To end the meeting this morning there was a short session of three talks from Klaus Lunau’s sensory ecology group. Klaus started the proceedings with a talk about the role of UV-absorbent dark central “bull’s eyes” in the middle of flowers and compound inflorescences. He concluded that, despite their near mythological status, UV patterns were perhaps no more important than patterns absorbing at other wavelengths and presented some interesting experimental data to support the argument. Over breakfast Klaus and I had discussed the absence of difficult questions at the conference; he felt people were being a little too polite. So I asked him a hard one – whether his findings held up for male bees which don’t collect pollen. He confessed that he’d not tested them and agreed that it would be worth doing: hope he does, will be an interesting test.

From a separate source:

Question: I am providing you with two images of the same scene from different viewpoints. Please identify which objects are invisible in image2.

Klaus was followed by Saskia Wilmsen who showed us the results of some elegant experiments using artificial “flowers” with different shaped epidermal cells (flat, conical, etc.) These different surfaces have distinctive optical properties in different light conditions, and bees behave in slightly different ways, accordingly. A very cool reminder that as we move to ever finer scales in pollination ecology, from macro biogeographical and community questions, to micro surveys, the layers of complexity just go on increasing.

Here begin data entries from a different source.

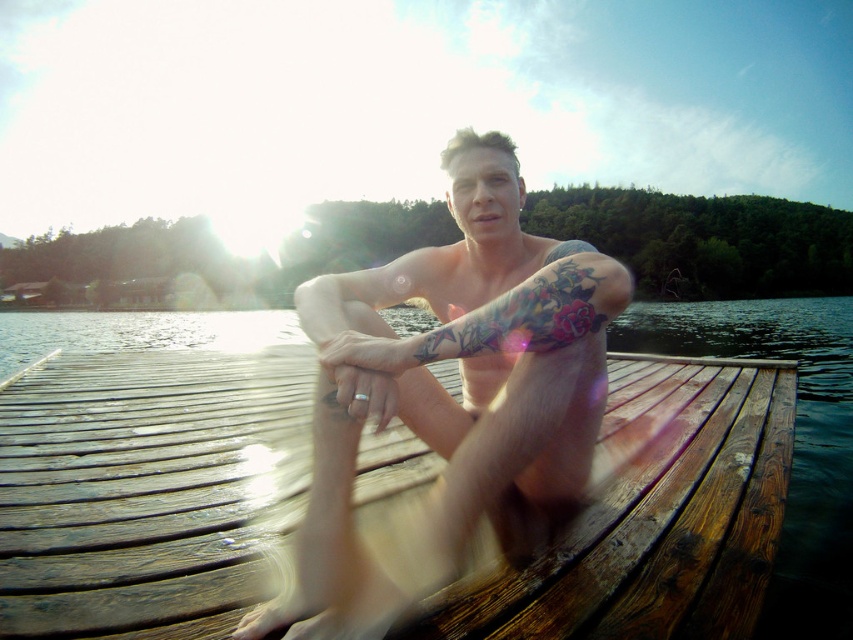 You are a photographer trying to capture the scene. You want to ensure that the brown wooden dock at center and the smooth skin man at center are both visible in your shot. Based on their heights, which object would appear larger in the photo?

The smooth skin man at center would appear larger in the photo because the brown wooden dock at center is not as tall as him.

You are a photographer standing in front of the scene. You want to take a photo of the smooth skin man at center and the brown wooden dock at center. Which object is closer to your camera lens?

The brown wooden dock at center is closer to the camera lens because it is further to the viewer than the smooth skin man at center. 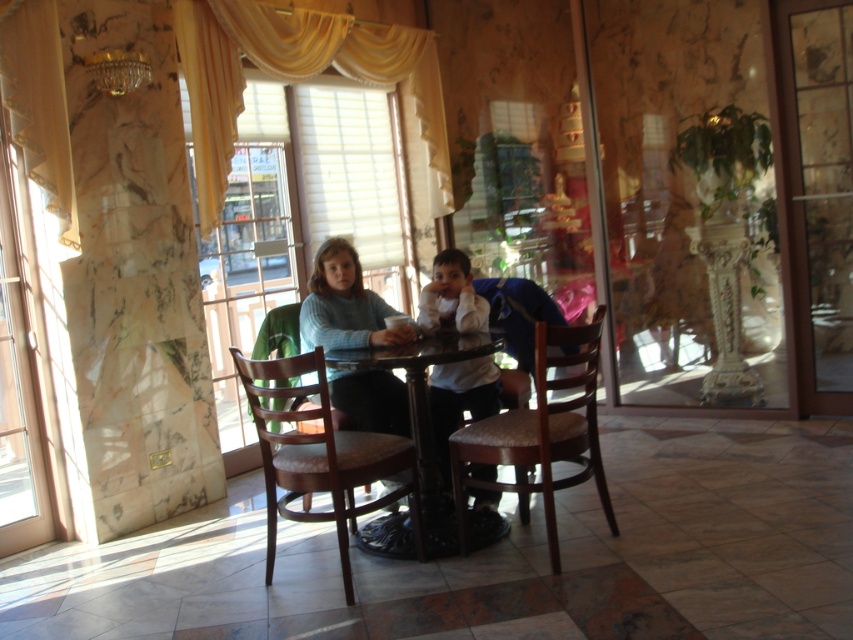 Who is higher up, wooden chair at center or wooden polished table at center?

wooden chair at center is above.

Can you confirm if wooden chair at center is shorter than wooden polished table at center?

No, wooden chair at center is not shorter than wooden polished table at center.

Where is `wooden chair at center`? wooden chair at center is located at coordinates (540, 433).

Does wooden chair at center appear on the right side of matte blue sweater at center?

Correct, you'll find wooden chair at center to the right of matte blue sweater at center.

Is wooden chair at center closer to the viewer compared to matte blue sweater at center?

Yes.

What do you see at coordinates (540, 433) in the screenshot? I see `wooden chair at center` at bounding box center [540, 433].

The height and width of the screenshot is (640, 853). Find the location of `wooden chair at center`. wooden chair at center is located at coordinates (540, 433).

Can you confirm if brown leather chair at center is taller than wooden chair at center?

No, brown leather chair at center is not taller than wooden chair at center.

Between brown leather chair at center and wooden chair at center, which one has less height?

Standing shorter between the two is brown leather chair at center.

Who is more forward, (265, 563) or (521, 436)?

Point (521, 436) is in front.

Locate an element on the screen. The height and width of the screenshot is (640, 853). brown leather chair at center is located at coordinates (320, 456).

This latter point was reinforced by the final presentation of the meeting, which was Sebastien Kothe discussing the functional role of the spines possessed by pollen in some plant families, especially Malvaceae. He presented compelling evidence that these spines have evolved in order to reduce their attractiveness to pollen collecting bees. The spines render the pollen hydrophobic meaning that the bees have to use much more nectar to bind it into the pollen baskets. It would be interesting to track the evolution of this echinaceous pollen through the fossil record and to assess whether its appearance coincides with the evolution of particular bee groups.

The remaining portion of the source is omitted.